## Task goal
Could the records be returned exactly, with the pictures left out?

*** The data Section Begins ***

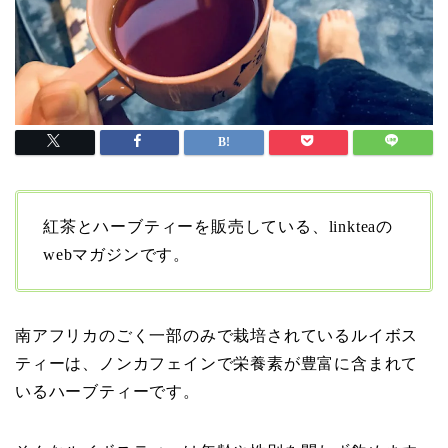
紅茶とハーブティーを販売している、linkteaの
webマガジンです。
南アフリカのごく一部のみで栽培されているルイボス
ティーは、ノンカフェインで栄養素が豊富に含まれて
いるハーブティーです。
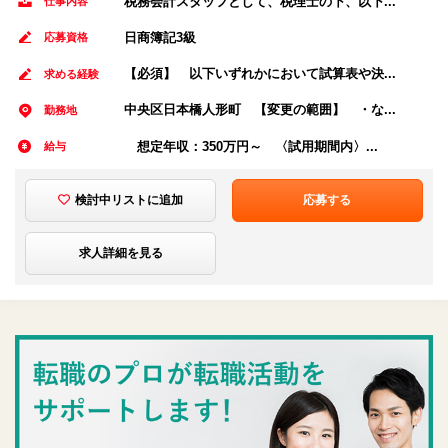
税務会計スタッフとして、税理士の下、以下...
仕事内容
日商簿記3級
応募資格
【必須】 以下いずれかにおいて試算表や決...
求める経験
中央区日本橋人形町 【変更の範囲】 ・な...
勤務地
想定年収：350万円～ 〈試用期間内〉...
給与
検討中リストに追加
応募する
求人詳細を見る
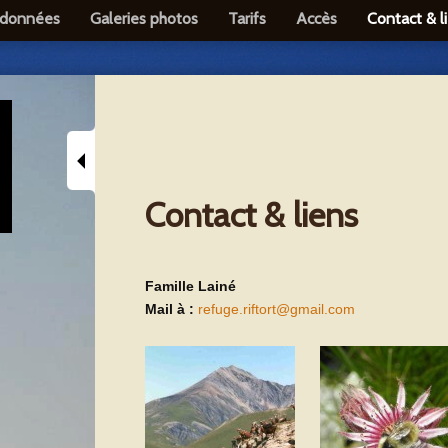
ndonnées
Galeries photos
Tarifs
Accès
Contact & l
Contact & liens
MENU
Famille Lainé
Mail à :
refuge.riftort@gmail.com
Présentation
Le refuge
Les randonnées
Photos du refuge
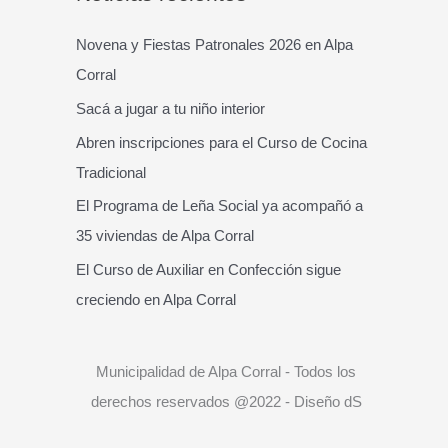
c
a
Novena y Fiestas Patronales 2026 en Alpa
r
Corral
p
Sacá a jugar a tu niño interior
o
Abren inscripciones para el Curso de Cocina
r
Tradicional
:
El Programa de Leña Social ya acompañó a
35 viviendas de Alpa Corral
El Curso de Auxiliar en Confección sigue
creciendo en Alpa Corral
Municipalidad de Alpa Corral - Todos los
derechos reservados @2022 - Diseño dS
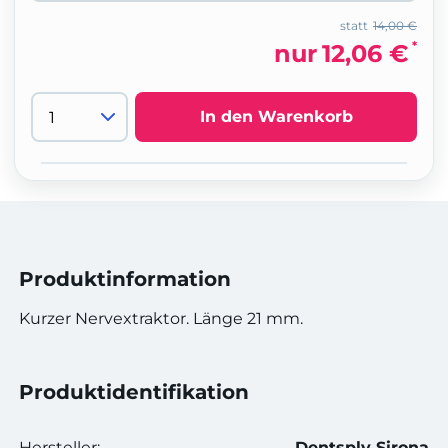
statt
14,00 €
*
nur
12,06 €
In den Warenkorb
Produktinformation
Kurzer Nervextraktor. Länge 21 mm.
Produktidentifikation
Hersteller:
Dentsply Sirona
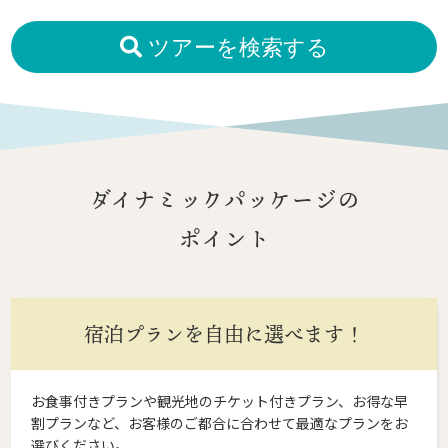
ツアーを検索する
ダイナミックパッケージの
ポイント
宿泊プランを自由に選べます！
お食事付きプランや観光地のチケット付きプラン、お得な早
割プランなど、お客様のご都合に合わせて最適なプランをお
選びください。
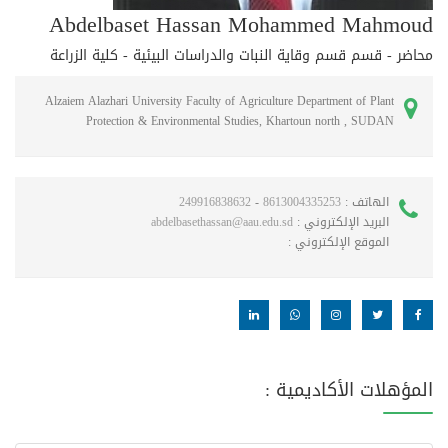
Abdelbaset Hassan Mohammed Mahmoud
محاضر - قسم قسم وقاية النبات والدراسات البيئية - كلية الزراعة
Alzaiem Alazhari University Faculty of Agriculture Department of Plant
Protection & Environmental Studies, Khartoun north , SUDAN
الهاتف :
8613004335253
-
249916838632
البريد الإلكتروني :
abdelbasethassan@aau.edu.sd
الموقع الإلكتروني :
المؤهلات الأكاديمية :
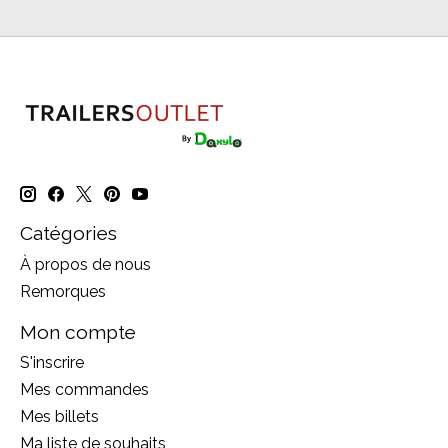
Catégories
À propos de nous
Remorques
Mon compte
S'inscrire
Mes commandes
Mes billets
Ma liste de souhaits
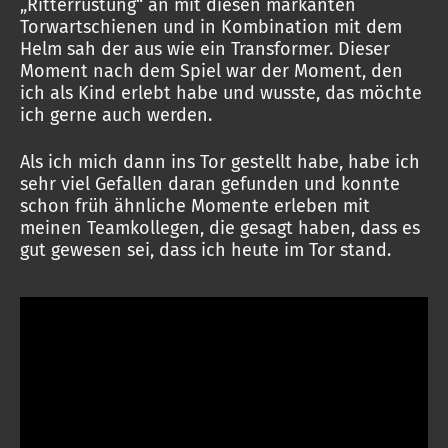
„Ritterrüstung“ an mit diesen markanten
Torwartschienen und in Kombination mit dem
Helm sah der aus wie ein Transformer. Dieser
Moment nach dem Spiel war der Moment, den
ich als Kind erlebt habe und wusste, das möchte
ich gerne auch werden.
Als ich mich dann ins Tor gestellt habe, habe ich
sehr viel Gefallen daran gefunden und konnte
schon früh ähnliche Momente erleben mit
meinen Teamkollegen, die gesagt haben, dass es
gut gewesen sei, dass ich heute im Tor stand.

*** The data Section Ends ***

## The answer
紅茶とハーブティーを販売している、linkteaの
webマガジンです。
南アフリカのごく一部のみで栽培されているルイボス
ティーは、ノンカフェインで栄養素が豊富に含まれて
いるハーブティーです。
税務会計スタッフとして、税理士の下、以下...
仕事内容
日商簿記3級
応募資格
【必須】 以下いずれかにおいて試算表や決...
求める経験
中央区日本橋人形町 【変更の範囲】 ・な...
勤務地
想定年収：350万円～ 〈試用期間内〉...
給与
検討中リストに追加
応募する
求人詳細を見る
ndonnées
Galeries photos
Tarifs
Accès
Contact & l
Contact & liens
MENU
Famille Lainé
Mail à :
refuge.riftort@gmail.com
Présentation
Le refuge
Les randonnées
Photos du refuge
c
a
Novena y Fiestas Patronales 2026 en Alpa
r
Corral
p
Sacá a jugar a tu niño interior
o
Abren inscripciones para el Curso de Cocina
r
Tradicional
:
El Programa de Leña Social ya acompañó a
35 viviendas de Alpa Corral
El Curso de Auxiliar en Confección sigue
creciendo en Alpa Corral
Municipalidad de Alpa Corral - Todos los
derechos reservados @2022 - Diseño dS
statt
14,00 €
*
nur
12,06 €
In den Warenkorb
Produktinformation
Kurzer Nervextraktor. Länge 21 mm.
Produktidentifikation
Hersteller:
Dentsply Sirona
ツアーを検索する
ダイナミックパッケージの
ポイント
宿泊プランを自由に選べます！
お食事付きプランや観光地のチケット付きプラン、お得な早
割プランなど、お客様のご都合に合わせて最適なプランをお
選びください。
Abdelbaset Hassan Mohammed Mahmoud
محاضر - قسم قسم وقاية النبات والدراسات البيئية - كلية الزراعة
Alzaiem Alazhari University Faculty of Agriculture Department of Plant
Protection & Environmental Studies, Khartoun north , SUDAN
الهاتف :
8613004335253
-
249916838632
البريد الإلكتروني :
abdelbasethassan@aau.edu.sd
الموقع الإلكتروني :
المؤهلات الأكاديمية :
Catégories
À propos de nous
Remorques
Mon compte
S'inscrire
Mes commandes
Mes billets
Ma liste de souhaits
„Ritterrüstung“ an mit diesen markanten
Torwartschienen und in Kombination mit dem
Helm sah der aus wie ein Transformer. Dieser
Moment nach dem Spiel war der Moment, den
ich als Kind erlebt habe und wusste, das möchte
ich gerne auch werden.
Als ich mich dann ins Tor gestellt habe, habe ich
sehr viel Gefallen daran gefunden und konnte
schon früh ähnliche Momente erleben mit
meinen Teamkollegen, die gesagt haben, dass es
gut gewesen sei, dass ich heute im Tor stand.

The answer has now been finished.